ASSIGNMENT — Where does the word "Bett" show up in the data? Please find each such line and copy it.

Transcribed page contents

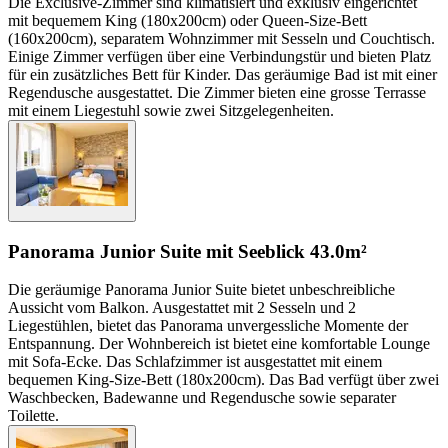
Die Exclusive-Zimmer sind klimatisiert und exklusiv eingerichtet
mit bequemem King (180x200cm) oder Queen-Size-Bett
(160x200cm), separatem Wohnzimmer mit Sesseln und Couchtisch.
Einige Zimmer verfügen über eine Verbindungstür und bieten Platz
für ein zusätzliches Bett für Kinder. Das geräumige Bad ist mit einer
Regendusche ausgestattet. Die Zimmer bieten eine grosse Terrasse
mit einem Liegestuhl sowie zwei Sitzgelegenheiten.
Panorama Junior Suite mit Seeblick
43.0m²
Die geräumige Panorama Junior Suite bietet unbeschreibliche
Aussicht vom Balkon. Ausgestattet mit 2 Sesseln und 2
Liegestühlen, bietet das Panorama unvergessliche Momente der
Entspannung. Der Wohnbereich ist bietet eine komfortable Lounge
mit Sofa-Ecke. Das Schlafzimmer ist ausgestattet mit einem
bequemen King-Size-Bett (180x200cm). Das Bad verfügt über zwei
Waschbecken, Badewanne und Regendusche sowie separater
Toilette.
...
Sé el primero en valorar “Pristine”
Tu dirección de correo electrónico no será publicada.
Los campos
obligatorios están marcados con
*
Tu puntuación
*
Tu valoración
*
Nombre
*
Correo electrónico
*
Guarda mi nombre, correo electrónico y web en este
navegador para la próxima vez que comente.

YOUR RESPONSE —
mit bequemem King (180x200cm) oder Queen-Size-Bett
für ein zusätzliches Bett für Kinder. Das geräumige Bad ist mit einer
bequemen King-Size-Bett (180x200cm). Das Bad verfügt über zwei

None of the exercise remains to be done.